Generative models trained on large data sets have had astounding success at text, image, video, and even molecular structures. We are developing computationally efficient yet accurate learning algorithms for a variety of applications of generative models. Our recent work has resulted in:

  • GraphECL, a simple contrastive learning algorithm for fast and accurate inference on graphs. Graph contrastive learning offers a promising approach to applications where there is a scarcity of task-specific labels. However, existing methods for graph contrastive learning incur significant computational overhead for due to their reliance on message passing. This makes them unsuitable for latency-constrained applications. GraphECL does away with the need for expensive message passing during inference. It introduces a novel coupling of the MLP and GNN models, where the former learns to computationally efficiently mimic the computations performed by the latter. We provide a theoretical analysis showing why MLP can capture essential structural information in neighbors well enough to match the performance of GNN in downstream tasks. Extensive evaluations using widely used real-world benchmarks that show that GraphECL achieves superior performance and inference efficiency compared to state-of-the-art graph contrastive learning (GCL) methods on homophilous and heterophilous graphs.

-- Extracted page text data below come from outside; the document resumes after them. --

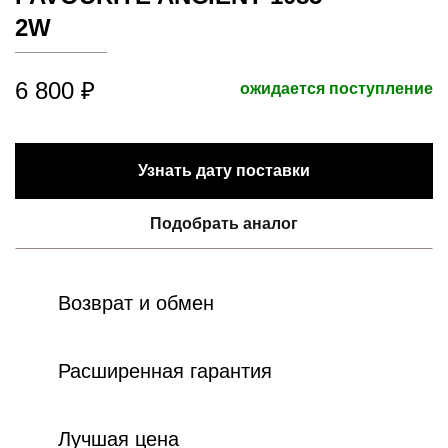
2W
6 800 ₽
ожидается поступление
Узнать дату поставки
Подобрать аналог
Возврат и обмен
Расширенная гарантия
Лучшая цена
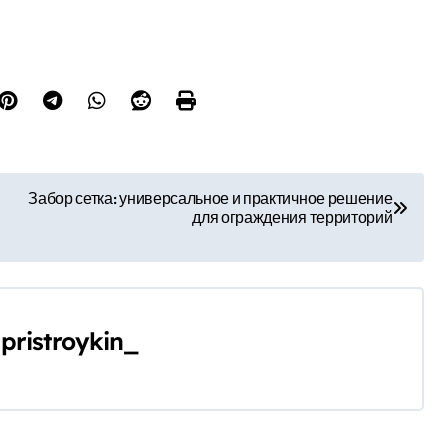
Забор сетка: универсальное и практичное решение
для ограждения территорий
y
pristroykin_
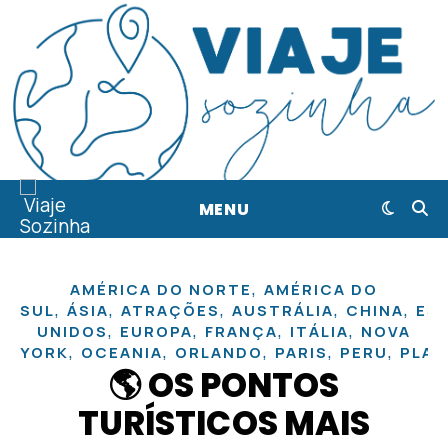
MENU
,
AMÉRICA DO NORTE
AMÉRICA DO
,
,
,
,
,
SUL
ÁSIA
ATRAÇÕES
AUSTRÁLIA
CHINA
ES
,
,
,
,
UNIDOS
EUROPA
FRANÇA
ITÁLIA
NOVA
,
,
,
,
,
YORK
OCEANIA
ORLANDO
PARIS
PERU
PLA
🌎 OS PONTOS
TURÍSTICOS MAIS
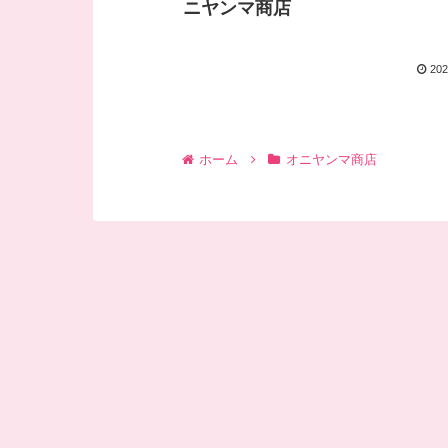
ニヤンマ商店
202
ホーム
オニヤンマ商店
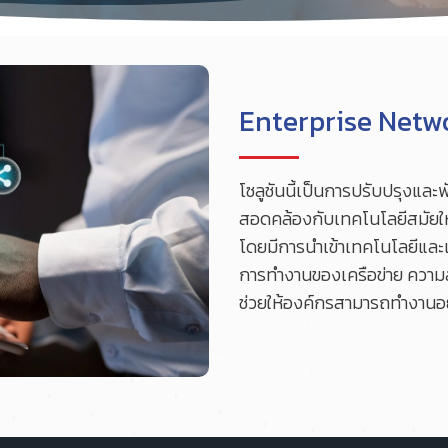
Enterprise Netw
โซลูชันนี้เป็นการปรับปรุงแล
สอดคล้องกับเทคโนโลยีสมัยใ
โดยมีการนำเข้าเทคโนโลยีและแน
การทำงานของเครือข่าย ความ
ช่วยให้องค์กรสามารถทำงานอยู่ใ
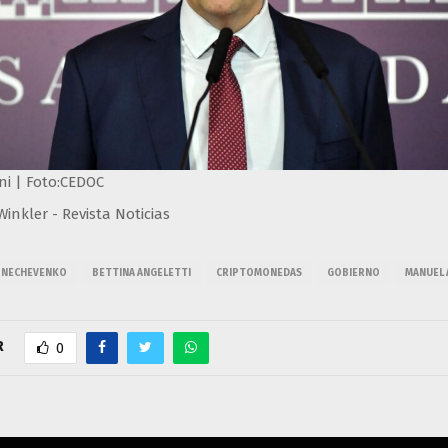
i | Foto:CEDOC
inkler - Revista Noticias
A NECHEVENKO
BETTINA ANGELETTI
CRIPTOMONEDAS
GOBIERNO
MANUEL 
R
0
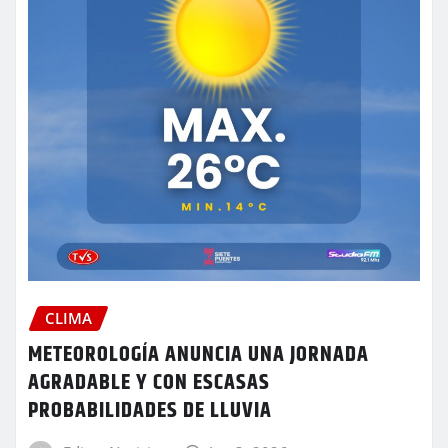
CLIMA
METEOROLOGÍA ANUNCIA UNA JORNADA
AGRADABLE Y CON ESCASAS
PROBABILIDADES DE LLUVIA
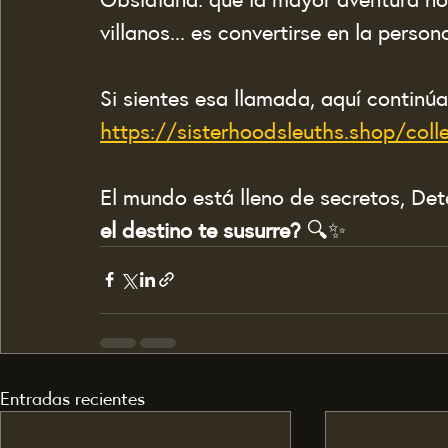
villanos... es convertirse en la perso
Si sientes esa llamada, aquí continúa
https://sisterhoodsleuths.shop/coll
El mundo está lleno de secretos, Dete
el destino te susurre?
 🔍✨
Entradas recientes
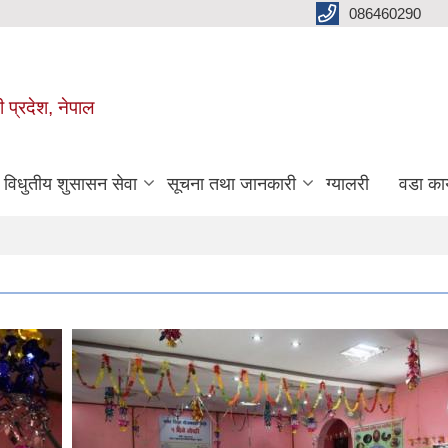
086460290
ी प्रदेश, नेपाल
विधुतीय शुसासन सेवा
सूचना तथा जानकारी
ग्यालरी
वडा कार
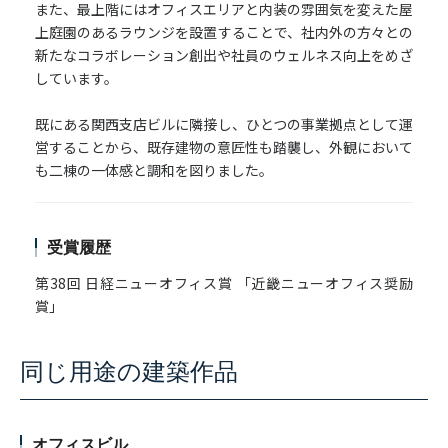
また、最上階にはオフィスエリアと内装の雰囲気を変えた屋
上庭園のあるラウンジを設置することで、社内外の方々との
新たなコラボレーション創出や社員のウェルネス向上をめざ
しています。
既にある関西支店ビルに隣接し、ひとつの事業拠点として運
営することから、既存建物の意匠性も踏襲し、外観において
も二棟の一体感と調和を図りました。
受賞履歴
第38回 日経ニューオフィス賞 「近畿ニューオフィス奨励
賞」
同じ用途の建築作品
オフィスビル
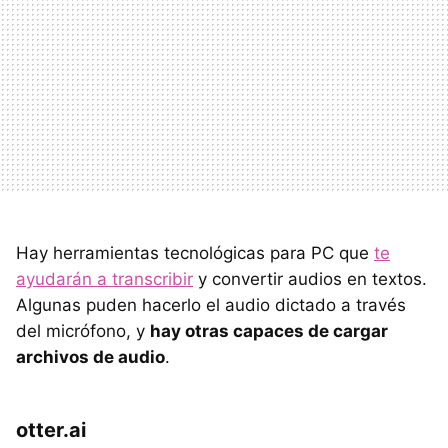
Hay herramientas tecnológicas para PC que
te
ayudarán a transcribir
y convertir audios en textos.
Algunas puden hacerlo el audio dictado a través
del micrófono, y
hay otras capaces de cargar
archivos de audio
.
otter.ai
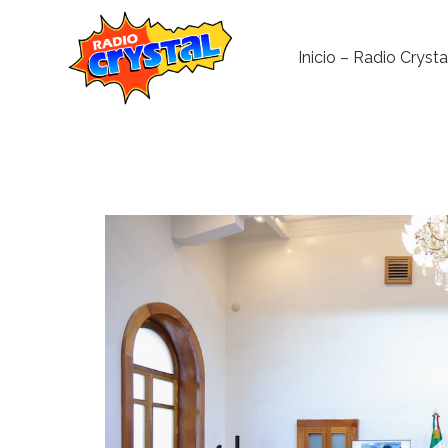
Inicio – Radio Crysta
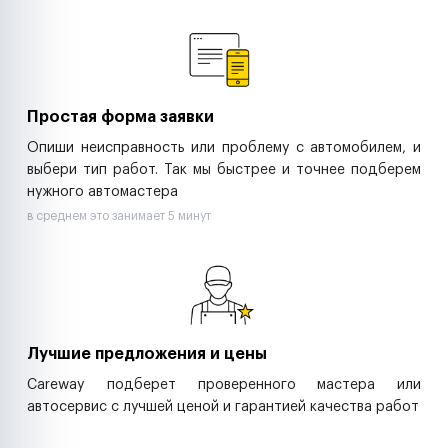
Ремонт спецтехники
Ритейл-сети
Управляющие компании
Страховые компании
B2B-дистрибьюторы
Простая форма заявки
Опиши неисправность или проблему с автомобилем, и
выбери тип работ. Так мы быстрее и точнее подберем
нужного автомастера
в среднем это занимает 5 минут
Лучшие предложения и цены
Careway подберет проверенного мастера или
автосервис с лучшей ценой и гарантией качества работ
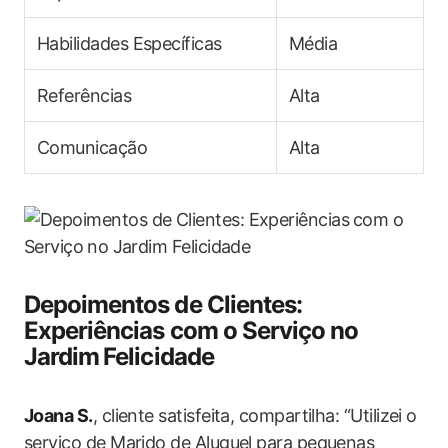
Habilidades Específicas
Média
Referências
Alta
Comunicação
Alta
Depoimentos de Clientes:
Experiências com o Serviço no
Jardim ⁤Felicidade
Joana S.
, cliente satisfeita, compartilha: “Utilizei o​
serviço de Marido​ de Aluguel para pequenas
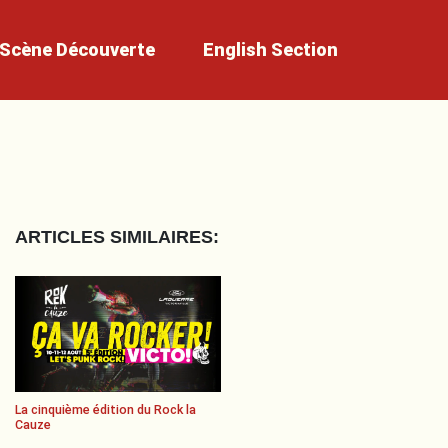
Scène
Découverte
English
Section
ARTICLES SIMILAIRES:
La cinquième édition du Rock la
Cauze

  • Multi-modal generative models for molecular structure generation, molecular property prediction, and related tasks. Foundation models trained on large data sets of molecules (e.g., proteins, material structures) have proven useful for applications such as drug discovery and material discovery. Generative models trained on molecular structures are quite effective at capturing structural information about the molecules. However, they fail to take advantage of rich information available in textual descriptions of the molecular properties, or information available through other modalities. Hence, we extract and curate 200,000 pairs of molecular structures and their descriptions taken from biomedical texts to obtain the PubChem3D dataset. We use generative models trained on the resulting data set to demonstrate superior performance on several tasks including molecular property prediction, zero-shot text-guided molecule retrieval, and 3D molecule description. In related work, we have developed a multi-modal representation learning framework over natural language text, chemical descriptions of molecules, 3D binding pockets, among others. To facilitate direct experimental evaluation of the resulting framework, we assembled a high quality data set. We trained and evaluated a multimodal generative model on several cross-modal retrieval tasks: Molecule to Language (M2L), Language to Molecule (L2M), Language to Conformation (L2C), and Conformation to Language (C2L).
Work in progress is aimed at incorporating physics into large-scale data-driven generative models, including those for materials discovery and drug design.